> **EXERCISE DETAILS**
This exercise asks for a copy of each line in the records below with the word "automatsku" in it.

> **RECORDS FOR THIS TASK**
━━━━━━
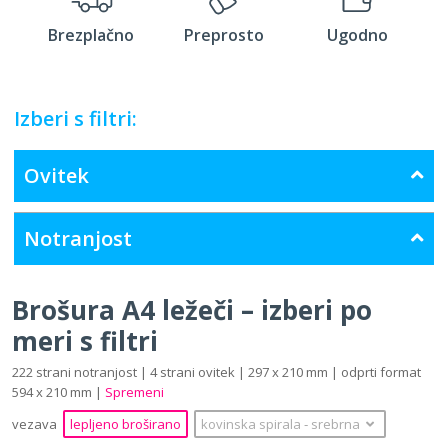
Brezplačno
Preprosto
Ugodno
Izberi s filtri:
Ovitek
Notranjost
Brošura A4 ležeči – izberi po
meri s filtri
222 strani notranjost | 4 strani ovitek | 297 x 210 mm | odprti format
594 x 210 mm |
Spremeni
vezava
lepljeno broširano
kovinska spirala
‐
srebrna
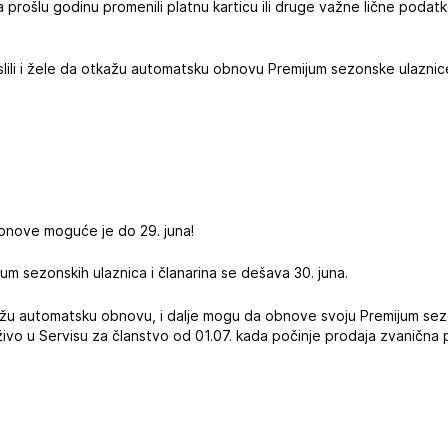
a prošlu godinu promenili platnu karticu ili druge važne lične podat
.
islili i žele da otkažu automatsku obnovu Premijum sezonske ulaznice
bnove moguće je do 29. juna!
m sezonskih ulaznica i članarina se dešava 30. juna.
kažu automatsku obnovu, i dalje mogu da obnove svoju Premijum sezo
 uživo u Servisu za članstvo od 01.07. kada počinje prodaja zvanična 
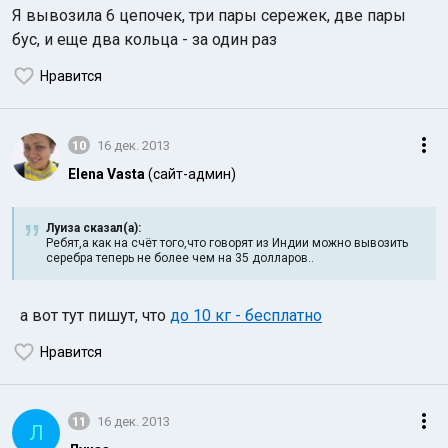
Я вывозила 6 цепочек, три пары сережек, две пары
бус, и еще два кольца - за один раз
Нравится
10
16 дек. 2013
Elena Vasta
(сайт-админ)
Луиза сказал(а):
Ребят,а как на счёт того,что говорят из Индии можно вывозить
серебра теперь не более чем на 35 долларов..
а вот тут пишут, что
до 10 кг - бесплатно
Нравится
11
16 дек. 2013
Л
━━━━━━
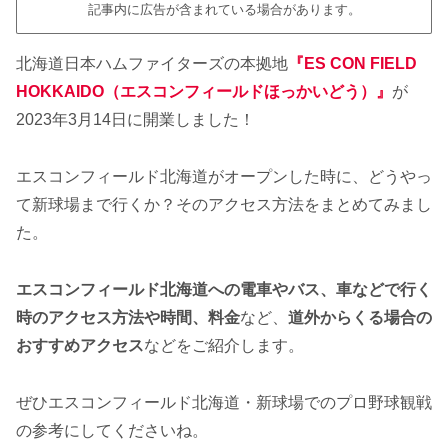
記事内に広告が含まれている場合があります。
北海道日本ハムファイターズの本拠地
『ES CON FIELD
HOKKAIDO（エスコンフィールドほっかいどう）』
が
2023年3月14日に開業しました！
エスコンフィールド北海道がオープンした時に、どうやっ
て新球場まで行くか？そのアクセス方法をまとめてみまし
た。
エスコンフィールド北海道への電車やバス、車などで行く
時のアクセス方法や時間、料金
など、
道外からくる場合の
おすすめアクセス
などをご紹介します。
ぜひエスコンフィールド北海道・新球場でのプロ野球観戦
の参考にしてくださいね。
━━━━━━
> **RESPONSE BOX**
islili i žele da otkažu automatsku obnovu Premijum sezonske ulaznice
kažu automatsku obnovu, i dalje mogu da obnove svoju Premijum sezo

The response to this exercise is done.